Samedi 2 décembre au Mans, Benoît Hamon a lancé son mouvement. Des débats, une charte, des invités d’autres formations de gauche. Mais « Génération.s » reste un mouvement et pas un parti. Est-ce la bonne stratégie ? Et la méthode change-t-elle véritablement de la création d ‘une formation politique « classique » ? Eléments de réponse.
Benoît Hamon, lors de la création de son mouvement, samedi 2 septembre, au Mans. Photo AFP Jean-François Monnier.
« C’était vivifiant ». Christophe Lubac, un des porte-paroles du mouvement de Benoît Hamon en Haute-Garonne ne boude pas son plaisir. « Cela faisait longtemps qu’on ne s’était pas réuni dans une telle ambiance pour débattre sereinement » reconnaît volontiers le maire socialiste de Ramonville. Même son de cloche du côté de Salah Amokrane présent aussi dans la Sarthe samedi 2 décembre. « Moi j’ai vraiment ressenti un état d’esprit, du plaisir à se remettre en politique, autour d’un projet commun » témoigne celui qui était le conseiller «justice sociale et égalité » de Benoît Hamon pour la Présidentielle.
Ce que Christophe Lubac retient avant tout de la journée du Mans, c’est la rédaction de la charte de Génération.s à laquelle 1500 personnes ont collaboré. « Cette charte s’inscrit dans un héritage : Jaurès, Blum, le mouvement ouvrier… Nous sommes socialistes et écologistes ». « La charte a été lue ligne par ligne, pendant deux heures, avec parfois des amendements et un vrai élan collectif.

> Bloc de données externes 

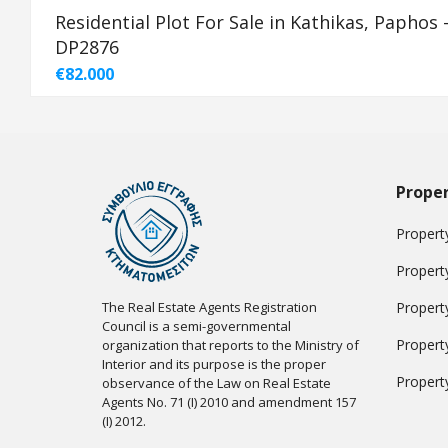
Residential Plot For Sale in Kathikas, Paphos 
DP2876
€82.000
Proper
Property
Propert
The Real Estate Agents Registration
Propert
Council is a semi-governmental
Propert
organization that reports to the Ministry of
Interior and its purpose is the proper
Propert
observance of the Law on Real Estate
Agents No. 71 (I) 2010 and amendment 157
(I) 2012.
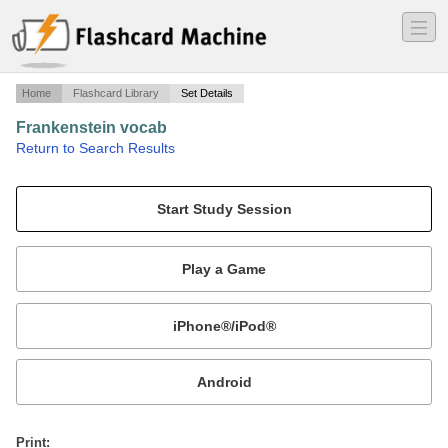
―
―
―
Home
Flashcard Library
Set Details
Frankenstein vocab
·
Return to Search Results
words 31-42.
Mobile:
or
Print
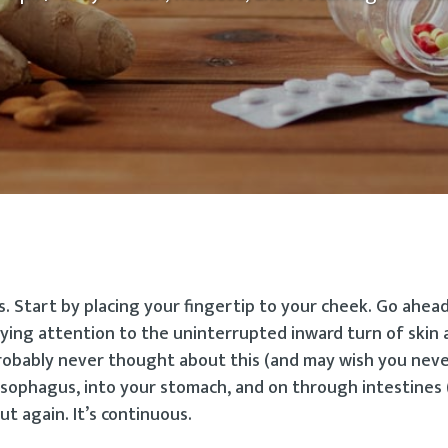
 Start by placing your fingertip to your cheek. Go ahead,
ying attention to the uninterrupted inward turn of skin a
obably never thought about this (and may wish you neve
esophagus, into your stomach, and on through intestines 
t again. It’s continuous.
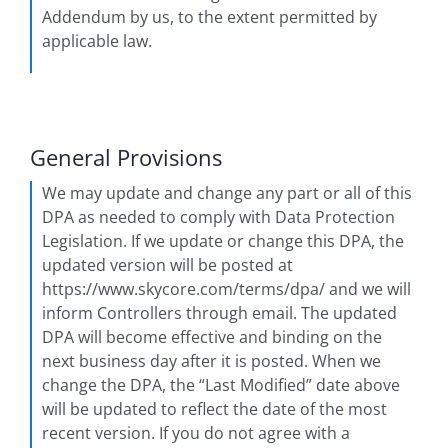
Addendum by us, to the extent permitted by
applicable law.
General Provisions
We may update and change any part or all of this
DPA as needed to comply with Data Protection
Legislation. If we update or change this DPA, the
updated version will be posted at
https://www.skycore.com/terms/dpa/ and we will
inform Controllers through email. The updated
DPA will become effective and binding on the
next business day after it is posted. When we
change the DPA, the “Last Modified” date above
will be updated to reflect the date of the most
recent version. If you do not agree with a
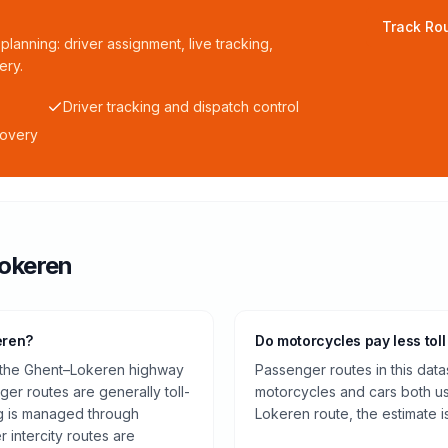
Track Rou
planning: driver assignment, live tracking,
ery.
Driver tracking and dispatch control
covery
okeren
eren?
Do motorcycles pay less toll
n the Ghent–Lokeren highway
Passenger routes in this data
er routes are generally toll-
motorcycles and cars both us
ng is managed through
Lokeren route, the estimate 
 intercity routes are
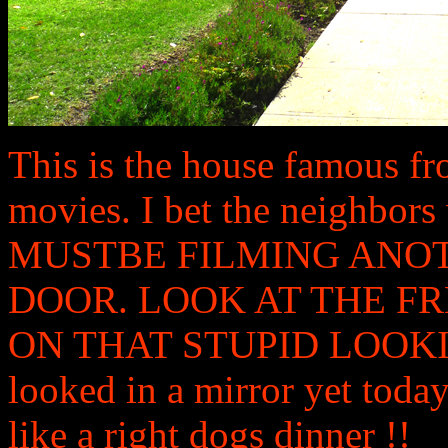
This is the house famous f
movies. I bet the neighbo
MUSTBE FILMING ANO
DOOR. LOOK AT THE 
ON THAT STUPID LOOKING 
looked in a mirror yet today
like a right dogs dinner !!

Un moment fort » retient Salah Amokrane.
Egalement invité samedi au Mans Manuel Bompard se veut plus nuancé. Pour le directeur des campagnes de La France Insoumise « c’était très classique ». « Nous sommes tous confrontés à cela, même La France Insoumise, qui, je le dis sans arrogance, a ouvert la voie en terme de création de mouvement plutôt que de parti ». Mais l’ancien candidat aux Législatives en Haute-Garonne ne veut pas avoir de propos négatifs à l’égard de Génération.s. « Plus il y a de gens qui s’engagent face à la politique du gouvernement, mieux c’est ».
Maintenant, élargir la base »
Et côté terrain, comment cela se passe ? « Il n’y a pas de véritable coordination régionale mais on sent qu’il y a une dynamique. C’est un mouvement, donc ça reste très libre » explique Christophe Lubac. Sous-entendu, comme personne n’est obligé de prendre une carte pour participer, le nombre d’adhérents n’est pas forcément représentatif. « Si on prend la Haute-Garonne, on a un bon noyau dur, principalement ceux qui se sont reconnus au moment de la Primaire et de la campagne Présidentielle » reconnaît Salah Amokrane.
Dans les colonnes de Libération ce lundi 4 décembre l’ex socialiste Pascal Cherki reconnait une faiblesse au mouvement : son homogénéité. Samedi, au Mans, « iI n’y avait pas beaucoup de couleurs dans le public, nous devons trouver le moyen d’élargir notre base ». L’analyse est partagée par Salah Amokrane : « On est effectivement sur une sociologie plutôt classe moyenne. La question de l’égalité dans tous ses aspects et d’une société française harmonieuse qui accepte son multiculturalisme c’est l’un de mes enjeux prioritaires. Maintenant il faut aller chercher les gens ».
Etre au PS et à Génération.s ? »
Le mouvement revendique nationalement 42 200 adhérents Mais alors pourquoi Génération.s réussirait là où le PS voire la gauche plurielle ont échoué ? « Il n’y a pas de vérité. Celui qui dit la détenir ment. Je dis simplement que nous sommes quatre générations en même temps, avec surtout des jeunes. Et ces jeunes ne se seraient pas forcément investis au PS, peut-être à tort d’ailleurs » explique Christophe Lubac.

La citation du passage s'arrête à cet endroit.